Datumaro#

Format specification#

Datumaro format is Datumaro’s own data format. It aims to cover all media types and annotation types in Datumaro as possible. Therefore, if you do not want information loss when re-importing your dataset by Datumaro, we recommend exporting your dataset using the Datumaro format. In addition, you can directly use the Datumaro format for the model training using OpenVINO™ Training Extensions.

Supported media types:

  • Image

  • PointCloud

  • VideoFrame

Supported annotation types:

  • Label

  • Mask

  • PolyLine

  • Polygon

  • Bbox

  • Points

  • Caption

  • Cuboid3d

  • Ellipse

Supported annotation attributes:

  • No restrictions

Import Datumaro dataset#

A Datumaro project with a Datumaro source can be created in the following way:

datum project create
datum project import --format datumaro <path/to/dataset>

It is possible to specify project name and project directory.
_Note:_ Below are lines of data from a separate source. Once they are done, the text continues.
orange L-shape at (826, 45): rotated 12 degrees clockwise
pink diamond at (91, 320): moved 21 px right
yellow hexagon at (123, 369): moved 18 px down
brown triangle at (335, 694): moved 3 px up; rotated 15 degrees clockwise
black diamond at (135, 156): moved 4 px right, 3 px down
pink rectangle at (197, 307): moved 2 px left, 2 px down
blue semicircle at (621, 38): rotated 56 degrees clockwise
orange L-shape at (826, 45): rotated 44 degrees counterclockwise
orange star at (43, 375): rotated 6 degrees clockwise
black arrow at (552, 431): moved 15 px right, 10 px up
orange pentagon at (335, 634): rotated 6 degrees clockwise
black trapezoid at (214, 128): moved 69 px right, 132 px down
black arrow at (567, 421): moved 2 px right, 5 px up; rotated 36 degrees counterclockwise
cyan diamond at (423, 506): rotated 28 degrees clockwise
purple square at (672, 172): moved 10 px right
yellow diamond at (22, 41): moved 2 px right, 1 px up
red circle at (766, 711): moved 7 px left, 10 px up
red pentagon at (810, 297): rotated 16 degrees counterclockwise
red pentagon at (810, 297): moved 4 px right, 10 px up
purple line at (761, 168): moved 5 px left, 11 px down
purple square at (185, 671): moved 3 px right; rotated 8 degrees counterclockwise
Run datum project create --help for more information.

A Datumaro dataset directory should have the following structure:

└─ Dataset/
    ├── dataset_meta.json # a list of custom labels (optional)
    ├── images/
    │   ├── <subset_name_1>/
    │   │   ├── <image_name1.ext>
    │   │   ├── <image_name2.ext>
    │   │   └── ...
    │   └── <subset_name_2> /
    │       ├── <image_name1.ext>
    │       ├── <image_name2.ext>
    │       └── ...
    ├── videos/  # directory to store video files
    └── annotations/
        ├── <subset_name_1>.json
        ├── <subset_name_2>.json
        └── ...

If your dataset is not following the above directory structure, it cannot detect and import your dataset as the Datumaro format properly.

To add custom classes, you can use dataset_meta.json.

To make sure that the selected dataset has been added to the project, you can run datum project info, which will display the project information.

Export to other formats#

It can convert Datumaro dataset into any other format Datumaro supports. To get the expected result, convert the dataset to formats that support the specified task (e.g. for panoptic segmentation - VOC, CamVID)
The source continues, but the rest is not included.